Le mouvement révolutionnaire est la seule force en capacité d’assumer la lutte contre la loi immigration, pour la régularisation de tous les sans-papiers et pour l’ouverture des frontières. Cette lutte contre le tournant xénophobe et raciste qui s’opère et conduit la droite extrême ou l’extrême droite au pouvoir est une lutte sociale et politique qui exige de ne pas craindre d’affronter l’État de la bourgeoisie, de défendre un programme et une politique pour la transformation révolutionnaire de la société.
Dans cette bataille, les élections européennes de juin prochain seront un moment important pour œuvrer au rassemblement du monde du travail autour de ses propres objectifs, de ses exigences, de son propre programme internationaliste contre le camp de la xénophobie, du nationalisme, du militarisme pour rassembler le camp de l’internationalisme dans la perspective d’une collaboration des peuples, d’une Europe de la solidarité et de la paix, une Europe des travailleurs et des peuples.
Se donner collectivement les moyens de mener cette bataille passe pour les révolutionnaires par un bilan critique pour surmonter les divisions et rompre avec les politiques sectaires ou opportunistes qui ont jalonné leur histoire et engendré les divisions. Tirer les leçons des erreurs du passé en particulier lorsque Lutte Ouvrière et la Ligue communiste révolutionnaire avaient ensemble obtenu 5 députés au Parlement européen en 1999 sans que cela ne permette réellement un pas en avant pour le mouvement ouvrier. Le succès a renforcé les rivalités sectaires dont sont issues, pour une grande part, les divisions actuelles dont la scission-explosion du NPA fut un nouvel épisode. LO qui présentera pour les Européennes de juin sa propre liste en refusant toute discussion avec le NPA et les autres courants révolutionnaires en porte une large responsabilité.
Tirer les bilans c’est travailler à créer les conditions pour que se forge dans les luttes à venir contre l’offensive capitaliste, la guerre et l’extrême-droite, une force révolutionnaire par la fusion de l’extrême-gauche et cette fraction du mouvement social qui, depuis le mouvement des gilets jaunes, manifeste son indépendance vis à vis du jeu institutionnel. Notre tâche est d’aider à cette naissance, c’est à dire à la rupture avec le gauchisme sectaire et opportuniste qui se protège et tente de survivre derrière ses frontières organisationnelles, tout entier capté et mobilisé par la vie et les besoins internes de son groupe et l’illusion que celui-ci deviendra un jour le parti révolutionnaire parce que, un jour, la classe ouvrière s’y mettra et trouvera en lui sa direction !

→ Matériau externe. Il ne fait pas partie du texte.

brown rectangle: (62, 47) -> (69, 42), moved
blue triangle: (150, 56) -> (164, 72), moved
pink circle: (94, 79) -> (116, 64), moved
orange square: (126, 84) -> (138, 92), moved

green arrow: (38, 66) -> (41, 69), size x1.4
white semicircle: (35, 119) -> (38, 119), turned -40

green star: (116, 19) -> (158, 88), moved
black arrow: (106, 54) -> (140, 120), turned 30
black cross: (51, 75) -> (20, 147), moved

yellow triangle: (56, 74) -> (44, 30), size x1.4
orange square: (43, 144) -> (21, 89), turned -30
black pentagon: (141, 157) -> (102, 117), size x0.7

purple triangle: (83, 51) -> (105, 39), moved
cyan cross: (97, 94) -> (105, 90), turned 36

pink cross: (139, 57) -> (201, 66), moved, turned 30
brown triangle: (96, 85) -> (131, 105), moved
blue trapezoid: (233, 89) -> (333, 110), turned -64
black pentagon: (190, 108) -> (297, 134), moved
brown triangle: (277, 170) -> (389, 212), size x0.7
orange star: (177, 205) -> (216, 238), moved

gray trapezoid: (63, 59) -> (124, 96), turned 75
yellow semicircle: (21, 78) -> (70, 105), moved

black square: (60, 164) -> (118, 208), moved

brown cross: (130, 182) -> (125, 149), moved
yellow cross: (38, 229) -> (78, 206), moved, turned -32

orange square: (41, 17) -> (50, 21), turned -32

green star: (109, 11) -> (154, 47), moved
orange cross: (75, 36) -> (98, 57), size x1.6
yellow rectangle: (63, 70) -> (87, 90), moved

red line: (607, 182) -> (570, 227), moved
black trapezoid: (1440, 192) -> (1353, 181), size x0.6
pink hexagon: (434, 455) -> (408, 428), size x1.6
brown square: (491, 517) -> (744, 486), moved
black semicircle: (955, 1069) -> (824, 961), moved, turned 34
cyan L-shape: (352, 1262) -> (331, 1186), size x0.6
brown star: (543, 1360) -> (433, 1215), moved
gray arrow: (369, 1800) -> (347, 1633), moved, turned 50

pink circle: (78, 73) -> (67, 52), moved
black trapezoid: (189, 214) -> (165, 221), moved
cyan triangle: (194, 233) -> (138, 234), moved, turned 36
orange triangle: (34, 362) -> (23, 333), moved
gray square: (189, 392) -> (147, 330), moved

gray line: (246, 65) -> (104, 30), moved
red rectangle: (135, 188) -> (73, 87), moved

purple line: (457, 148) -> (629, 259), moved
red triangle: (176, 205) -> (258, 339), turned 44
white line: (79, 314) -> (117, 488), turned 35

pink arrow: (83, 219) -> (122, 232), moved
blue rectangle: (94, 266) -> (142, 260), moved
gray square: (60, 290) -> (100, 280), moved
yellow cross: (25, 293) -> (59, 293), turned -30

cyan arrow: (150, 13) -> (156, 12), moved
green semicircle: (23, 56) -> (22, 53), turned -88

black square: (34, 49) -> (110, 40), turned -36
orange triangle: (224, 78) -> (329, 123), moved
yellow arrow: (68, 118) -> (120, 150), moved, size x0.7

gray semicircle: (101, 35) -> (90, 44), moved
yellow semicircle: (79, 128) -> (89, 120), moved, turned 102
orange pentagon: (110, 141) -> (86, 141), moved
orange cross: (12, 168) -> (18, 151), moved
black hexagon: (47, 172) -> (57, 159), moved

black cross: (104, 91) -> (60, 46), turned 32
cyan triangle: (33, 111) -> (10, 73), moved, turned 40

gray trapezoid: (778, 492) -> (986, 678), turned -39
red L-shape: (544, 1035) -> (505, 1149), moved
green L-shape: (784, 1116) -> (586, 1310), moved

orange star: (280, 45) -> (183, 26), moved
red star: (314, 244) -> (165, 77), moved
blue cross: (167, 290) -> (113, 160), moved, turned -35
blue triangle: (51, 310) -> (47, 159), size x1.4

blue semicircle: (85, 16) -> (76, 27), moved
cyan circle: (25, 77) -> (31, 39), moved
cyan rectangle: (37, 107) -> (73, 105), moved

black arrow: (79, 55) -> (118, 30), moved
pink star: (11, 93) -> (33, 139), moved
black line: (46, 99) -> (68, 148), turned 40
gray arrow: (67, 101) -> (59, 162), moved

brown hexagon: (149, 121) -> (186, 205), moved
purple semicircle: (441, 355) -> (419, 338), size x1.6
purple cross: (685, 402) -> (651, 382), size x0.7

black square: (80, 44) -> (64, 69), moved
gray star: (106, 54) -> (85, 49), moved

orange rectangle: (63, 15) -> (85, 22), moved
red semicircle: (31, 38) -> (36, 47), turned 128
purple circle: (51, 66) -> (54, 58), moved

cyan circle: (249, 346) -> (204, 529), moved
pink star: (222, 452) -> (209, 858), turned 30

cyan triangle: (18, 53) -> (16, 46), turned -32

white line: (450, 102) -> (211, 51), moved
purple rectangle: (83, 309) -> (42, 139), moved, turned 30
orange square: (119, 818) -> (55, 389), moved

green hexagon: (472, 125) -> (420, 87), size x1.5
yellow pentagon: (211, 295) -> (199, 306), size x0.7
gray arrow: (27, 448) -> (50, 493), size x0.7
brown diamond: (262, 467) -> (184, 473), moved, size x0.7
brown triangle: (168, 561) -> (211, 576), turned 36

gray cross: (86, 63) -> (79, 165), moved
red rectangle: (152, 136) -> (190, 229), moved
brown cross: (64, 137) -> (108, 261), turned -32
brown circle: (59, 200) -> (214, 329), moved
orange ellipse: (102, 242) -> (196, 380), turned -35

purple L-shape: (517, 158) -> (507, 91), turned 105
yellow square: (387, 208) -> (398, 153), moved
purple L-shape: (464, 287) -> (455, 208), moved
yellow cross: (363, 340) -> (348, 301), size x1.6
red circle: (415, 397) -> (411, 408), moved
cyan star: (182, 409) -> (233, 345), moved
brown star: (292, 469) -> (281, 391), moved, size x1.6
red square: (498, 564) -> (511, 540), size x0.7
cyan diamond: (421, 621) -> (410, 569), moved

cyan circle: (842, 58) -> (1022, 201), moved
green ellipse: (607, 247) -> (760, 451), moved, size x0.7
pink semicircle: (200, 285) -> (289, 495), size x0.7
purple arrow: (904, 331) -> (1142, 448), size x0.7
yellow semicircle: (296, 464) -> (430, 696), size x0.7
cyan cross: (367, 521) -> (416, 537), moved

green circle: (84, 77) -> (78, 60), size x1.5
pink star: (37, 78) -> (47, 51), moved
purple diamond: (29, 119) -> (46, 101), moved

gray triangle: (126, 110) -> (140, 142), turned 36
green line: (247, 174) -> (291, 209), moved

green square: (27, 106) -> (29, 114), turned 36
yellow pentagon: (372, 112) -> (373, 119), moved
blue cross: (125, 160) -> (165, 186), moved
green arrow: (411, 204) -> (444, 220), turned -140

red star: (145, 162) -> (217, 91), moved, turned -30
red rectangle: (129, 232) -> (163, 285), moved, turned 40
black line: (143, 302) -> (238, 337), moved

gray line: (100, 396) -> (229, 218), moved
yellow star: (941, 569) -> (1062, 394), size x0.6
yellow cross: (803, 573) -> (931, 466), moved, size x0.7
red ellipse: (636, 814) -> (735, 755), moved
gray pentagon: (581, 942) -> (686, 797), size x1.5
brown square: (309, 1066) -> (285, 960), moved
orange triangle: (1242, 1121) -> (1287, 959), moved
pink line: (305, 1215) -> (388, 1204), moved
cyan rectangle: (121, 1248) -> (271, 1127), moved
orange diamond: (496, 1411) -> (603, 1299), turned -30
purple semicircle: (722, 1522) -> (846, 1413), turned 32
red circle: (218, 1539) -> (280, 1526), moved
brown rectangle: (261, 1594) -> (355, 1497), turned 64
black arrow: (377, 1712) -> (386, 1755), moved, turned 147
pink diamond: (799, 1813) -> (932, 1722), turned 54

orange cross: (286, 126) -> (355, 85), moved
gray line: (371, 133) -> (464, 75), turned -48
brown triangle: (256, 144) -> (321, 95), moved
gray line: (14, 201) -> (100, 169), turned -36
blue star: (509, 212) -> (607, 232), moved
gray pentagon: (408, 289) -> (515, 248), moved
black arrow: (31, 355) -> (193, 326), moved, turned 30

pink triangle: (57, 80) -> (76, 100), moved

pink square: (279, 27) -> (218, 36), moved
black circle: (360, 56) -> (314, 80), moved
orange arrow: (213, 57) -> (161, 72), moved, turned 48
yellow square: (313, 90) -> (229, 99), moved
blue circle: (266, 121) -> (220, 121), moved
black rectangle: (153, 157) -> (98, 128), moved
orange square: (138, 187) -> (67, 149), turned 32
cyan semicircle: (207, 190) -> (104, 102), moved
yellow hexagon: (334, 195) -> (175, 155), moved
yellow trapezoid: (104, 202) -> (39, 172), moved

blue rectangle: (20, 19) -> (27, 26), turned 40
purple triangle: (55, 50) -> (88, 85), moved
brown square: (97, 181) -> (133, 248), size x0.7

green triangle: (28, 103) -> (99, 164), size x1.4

Il est temps, urgent, de tourner la page, de discuter concrètement à travers des rapports démocratiques des voies et moyens de nous rassembler, d’éviter les pièges sectaires de la concurrence et des rivalités pour faire vivre la démocratie révolutionnaire. Tous nos vœux de réussite dans notre combat pour changer le monde et à celles et ceux qui se sont engagés dans cette voie difficile à laquelle nous espérons contribuer avec nos modestes moyens.